** Opening Dataset content block **
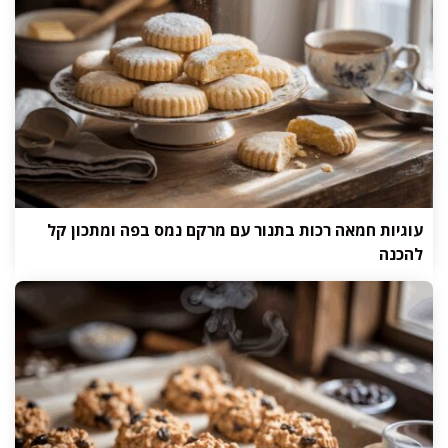
עוגיות חמאה רכות בתנור עם מרקם נמס בפה ומתכון קל
להכנה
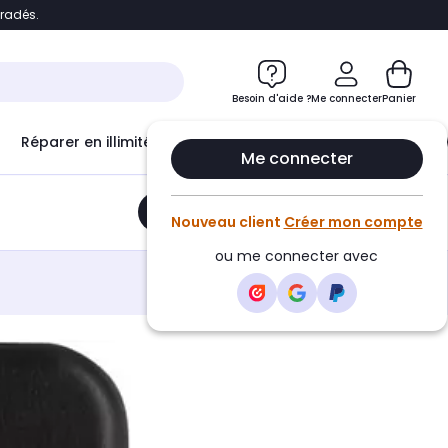
bradés.
e
Accéder directement au chatbot
Besoin d'aide ?
Me connecter
Panier
Réparer en illimité avec
Le Club Infinity
Econ
Me connecter
Ajouter au panier
•
16,90€
Nouveau client
Créer mon compte
ou me connecter avec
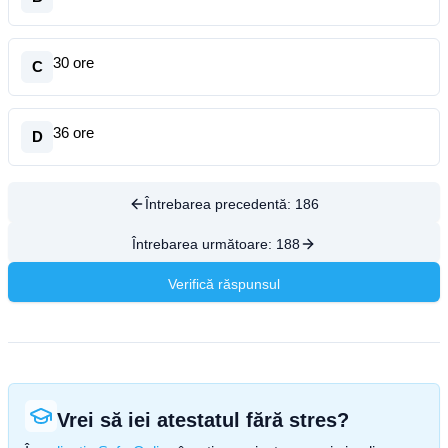
30 ore
C
36 ore
D
Întrebarea precedentă:
186
Întrebarea următoare:
188
Verifică răspunsul
Vrei să iei atestatul fără stres?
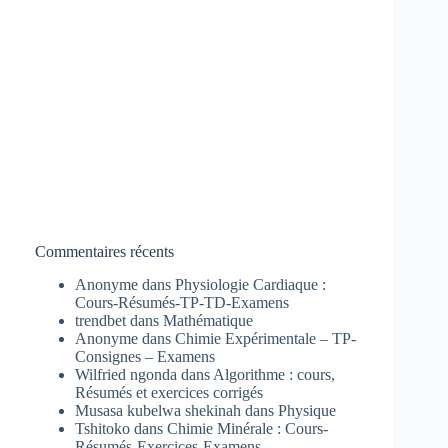
Commentaires récents
Anonyme
dans
Physiologie Cardiaque :
Cours-Résumés-TP-TD-Examens
trendbet
dans
Mathématique
Anonyme
dans
Chimie Expérimentale – TP-
Consignes – Examens
Wilfried ngonda
dans
Algorithme : cours,
Résumés et exercices corrigés
Musasa kubelwa shekinah
dans
Physique
Tshitoko
dans
Chimie Minérale : Cours-
Résumés-Exercices-Examens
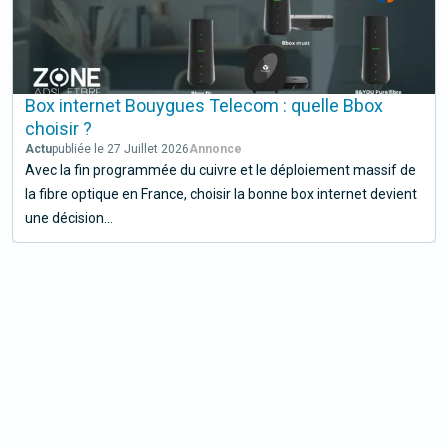
Box internet Bouygues Telecom : quelle Bbox
choisir ?
Actu
publiée le 27 Juillet 2026
Avec la fin programmée du cuivre et le déploiement massif de
la fibre optique en France, choisir la bonne box internet devient
une décision...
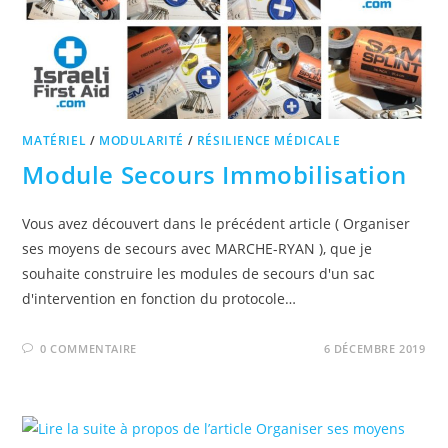
MATÉRIEL
/
MODULARITÉ
/
RÉSILIENCE MÉDICALE
Module Secours Immobilisation
Vous avez découvert dans le précédent article ( Organiser
ses moyens de secours avec MARCHE-RYAN ), que je
souhaite construire les modules de secours d'un sac
d'intervention en fonction du protocole…
0 COMMENTAIRE
6 DÉCEMBRE 2019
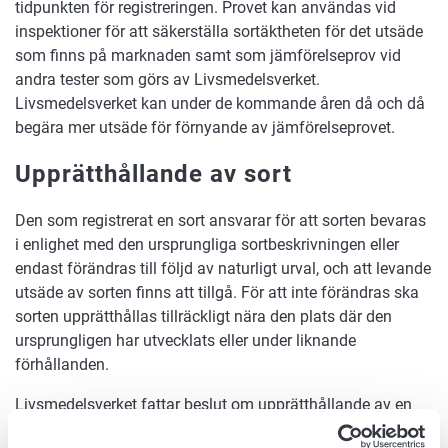
tidpunkten för registreringen. Provet kan användas vid
inspektioner för att säkerställa sortäktheten för det utsäde
som finns på marknaden samt som jämförelseprov vid
andra tester som görs av Livsmedelsverket.
Livsmedelsverket kan under de kommande åren då och då
begära mer utsäde för förnyande av jämförelseprovet.
Upprätthållande av sort
Den som registrerat en sort ansvarar för att sorten bevaras
i enlighet med den ursprungliga sortbeskrivningen eller
endast förändras till följd av naturligt urval, och att levande
utsäde av sorten finns att tillgå. För att inte förändras ska
sorten upprätthållas tillräckligt nära den plats där den
ursprungligen har utvecklats eller under liknande
förhållanden.
Livsmedelsverket fattar beslut om upprätthållande av en
sort utifrån det samtal som förts med upprätthållaren, och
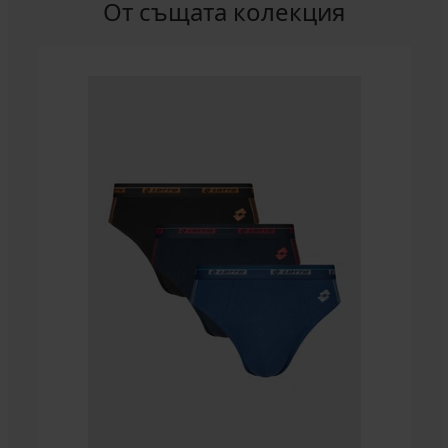
От същата колекция
Безшевни
боксерки
SilverPro
Classic
16,99
€
(33,23
лв.)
** Closing Dataset content block **
#### [Task to carry out]
The number of lines in the data that contain the word "choisir" is all that should be stated.

#### [Answer for the task]
2